Il Premio fu ritirato dall’attivista cinese Yang Jianli. L’attrice Liv Ullmann lesse un discorso scritto da Liu Xiaobo nel dicembre 2009, due giorni prima di essere condannato dal regime di Pechino a undici anni di carcere. Eccone alcuni stralci: “Nel corso dei miei oltre cinquant’anni di vita, il giugno del 1989 ha rappresentato uno spartiacque. Fino a quel momento ero un esponente della prima generazione di studenti entrati all’università dopo la reintroduzione degli esami d’ingresso che la Rivoluzione Culturale aveva abolito. Dopo aver completato gli studi rimasi all’Università Normale di Pechino per insegnare. Gli studenti mi accolsero bene. E nel frattempo facevo l’intellettuale pubblico, scrivevo articoli e libri che suscitarono un certo clamore negli anni 80. Dopo il 4 giugno del 1989 fui gettato in prigione con l’accusa di “propaganda controrivoluzionaria e istigazione” perché ero tornato dagli Stati Uniti per prendere parte al movimento di protesta.

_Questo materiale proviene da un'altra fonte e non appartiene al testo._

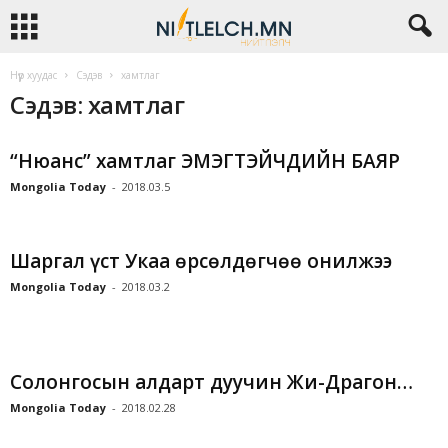
Нүүр хуудас
Сэдэв
хамтлаг
Сэдэв: хамтлаг
“Нюанс” хамтлаг ЭМЭГТЭЙЧҮҮДИЙН БАЯР
Mongolia Today
-
2018.03.5
Шаргал үст Укаа өрсөлдөгчөө онилжээ
Mongolia Today
-
2018.03.2
Солонгосын алдарт дуучин Жи-Драгон…
Mongolia Today
-
2018.02.28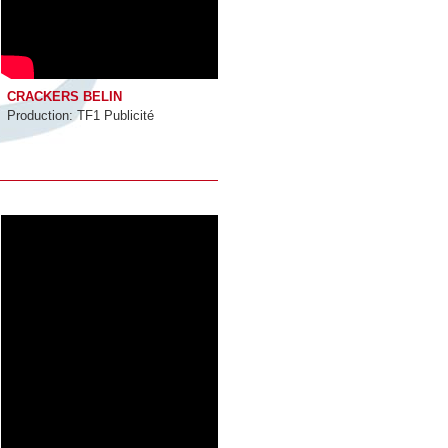
CRACKERS BELIN
Production: TF1 Publicité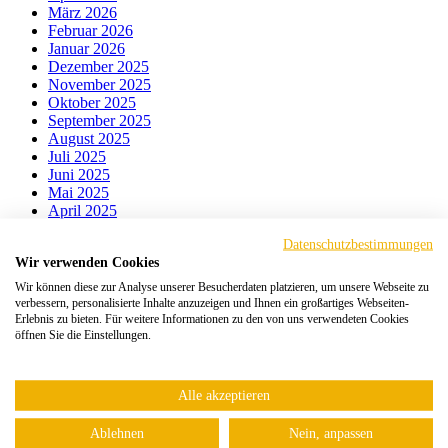
März 2026
Februar 2026
Januar 2026
Dezember 2025
November 2025
Oktober 2025
September 2025
August 2025
Juli 2025
Juni 2025
Mai 2025
April 2025
März 2025
Datenschutzbestimmungen
Februar 2025
Wir verwenden Cookies
Januar 2025
Dezember 2024
Wir können diese zur Analyse unserer Besucherdaten platzieren, um unsere Webseite zu
November 2024
verbessern, personalisierte Inhalte anzuzeigen und Ihnen ein großartiges Webseiten-
Oktober 2024
Erlebnis zu bieten. Für weitere Informationen zu den von uns verwendeten Cookies
öffnen Sie die Einstellungen.
September 2024
August 2024
Juli 2024
Juni 2024
Alle akzeptieren
Mai 2024
April 2024
Ablehnen
Nein, anpassen
März 2024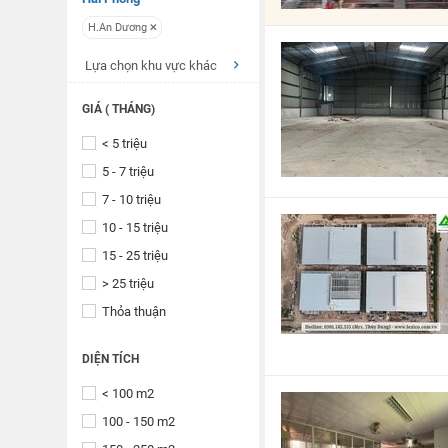
H.An Dương
Lựa chọn khu vực khác
GIÁ ( THÁNG)
< 5 triệu
5 - 7 triệu
7 - 10 triệu
10 - 15 triệu
15 - 25 triệu
> 25 triệu
Thỏa thuận
DIỆN TÍCH
< 100 m2
100 - 150 m2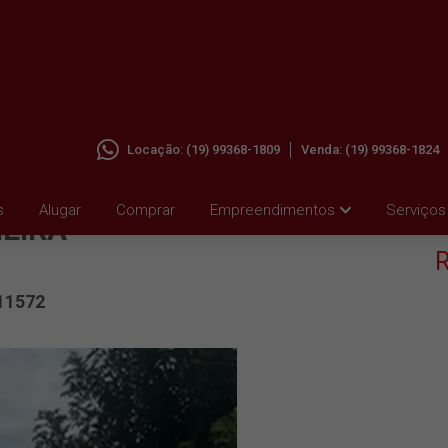
Locação:
(19) 99368-1809
Venda:
(19) 99368-1824
s
Alugar
Comprar
Empreendimentos
Serviços
MEIRA
R
11572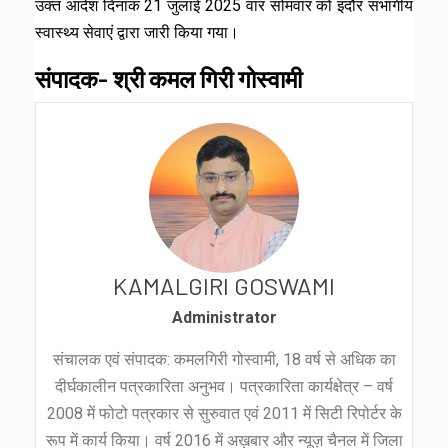
उक्त आदेश दिनांक 21 जुलाई 2025 वार सोमवार को इंदौर संभागीय
स्वास्थ्य सेवाएं द्वारा जारी किया गया।
संपादक- श्री कमल गिरी गोस्वामी
KAMALGIRI GOSWAMI
Administrator
संचालक एवं संपादक: कमलगिरी गोस्वामी, 18 वर्ष से अधिक का
दीर्घकालीन पत्रकारिता अनुभव। पत्रकारिता कार्यक्षेत्र – वर्ष
2008 में फोटो पत्रकार से सुरुवात एवं 2011 में सिटी रिपोर्टर के
रूप में कार्य किया। वर्ष 2016 में अख़बार और न्यूज़ चैनल में जिला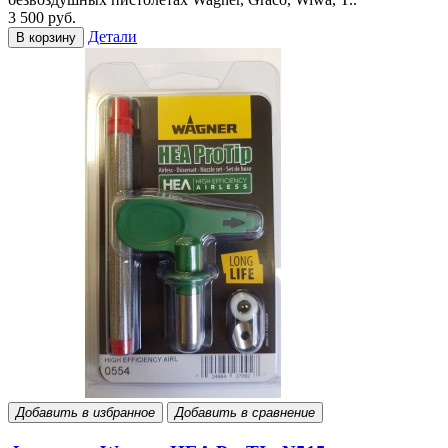
3 500 руб.
Детали
В корзину
Добавить в избранное
Добавить в сравнение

Sono passati vent’anni, ma i fantasmi del 4 giugno non sono ancora svaniti. E ancora adesso mi ritrovo sul banco degli imputati a causa della mentalità da nemico che ha il regime. Ma voglio ribadire a questo regime che mi sta privando della libertà che io rimango fedele ai principi espressi nella “Dichiarazione per lo sciopero della fame del 2 giugno”, vent’anni fa: io non ho alcun nemico e non provo nessun odio.
L’odio può corrompere l’intelligenza e la coscienza di un individuo. La mentalità del nemico può avvelenare lo spirito di una nazione, istigare contese feroci e mortali, distruggere la tolleranza e l’umanità di una società e ostacolare il progresso di una nazione verso la libertà e la democrazia. Per questo spero di riuscire a guardare allo sviluppo della nostra nazione e al cambiamento sociale trascendendo le mie esperienze personali, per contrapporre all’ostilità del regime la massima benevolenza e per dissolvere l’odio con l’amore”. “La libertà di espressione è il fondamento dei diritti umani, la fonte dell’umanità e la madre della verità. Strangolare la verità di espressione significa calpestare i diritti umani, soffocare l’umanità e sopprimere la verità. Per poter esercitare il diritto alla libertà di parola accordato dalla Costituzione bisogna adempiere al proprio dovere sociale di cittadino cinese. Non c’è nulla di criminale in tutto quello che ho fatto. Ma se mi si accusa per questo, non ho rimostranze da fare”.